We all breathed a sigh of relief as we continued on our way into Boston. I was tired of driving in the city and wanted to just park the RV somewhere safe. Finally we came to the first exit in 3 miles and were anxious to take it and get off of this road. That is when we noticed the sign on the overpass. This one said “11 feet”. We all looked in horror at this sign not knowing if this was some kind of practical joke or if it was real. We had barely made it under a twelve foot overpass. There was no way we would make it under an eleven foot overpass.
We were so close to the end of this highway and could see the exit just 100 feet in the distance. We pulled out into the exit lane as it approached the overpass. How on earth was I going to be able to back up this big beast of a vehicle for three miles I thought to myself. I was in the most impossible of situations.
I quickly thought about the other alternatives. Could I somehow disconnect the air conditioning unit from the top of the RV? Would I have to make myself smaller by deflating my tires in order to get out of Boston? That is when I noticed a slight dip in the road to the right hand side of the road. I slowly inched forward as my wife got out once again to survey the situation. This time however she was not able to get a level view of the top of our motor-home. 11 feet on the other hand seemed absolutely impossible. Fortunately there was enough room here for the cars taking the exit to go around me without any problem and so I took my time.
We all held our breath thinking of our monstrous vehicle as a tiny Austin-Mini. We envisioned ourselves as the smallest little vehicle and held our breaths as we inched forward. Once again we heard our antennae smack the overpass above us which seemed to break our concentration. A silent prayer went out as I continued to inch forward hoping not to hear the air conditioning unit as it was ripped off of the top of our beastly vehicle.

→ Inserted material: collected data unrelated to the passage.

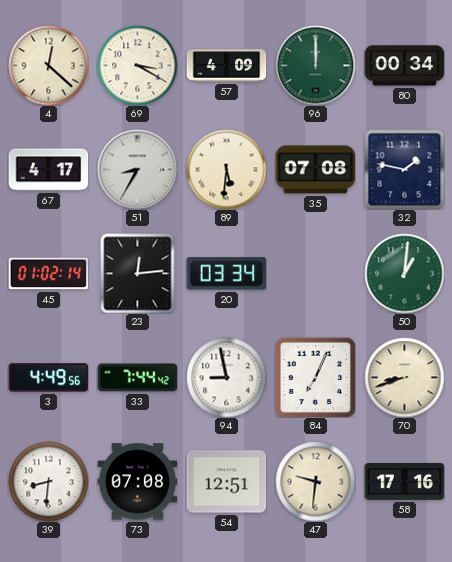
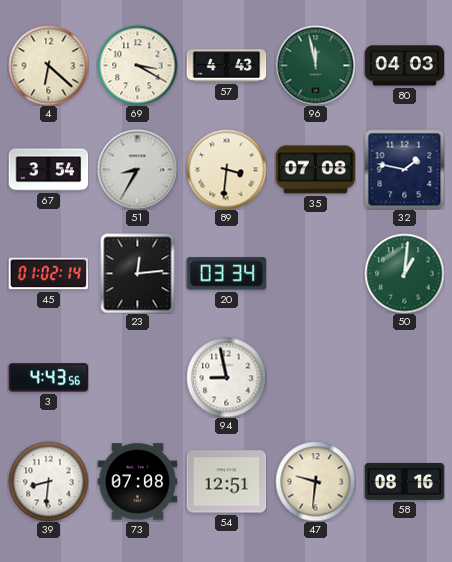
4: 12:22 -> 6:22
57: 4:09 -> 4:43
96: 12:00 -> 11:58
80: 00:34 -> 04:03
67: 4:17 -> 3:54
89: 5:31 -> 3:31
3: 4:49 -> 4:43
33: 7:44 -> none
84: 7:04 -> none
70: 8:42 -> none
58: 17:16 -> 08:16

To my absolute astonishment we went under the overpass and nothing fell on the ground behind me. It was indeed a miracle and our silent prayers were answered. We knew that this was indeed a sign that Boston was no place for an RV and no place for us. I promised myself at that moment that if I ever return to Boston in the future, I would fly there and have someone else do the driving. As I redirected my female GPS to a place far from this city, I only hoped that this time she would find me a route with no overpasses. Thanks to this incident I had nightmares about overpasses. For weeks later I had to recoil my head into my shoulders like a scared tortoise as I passed under each and every overpass.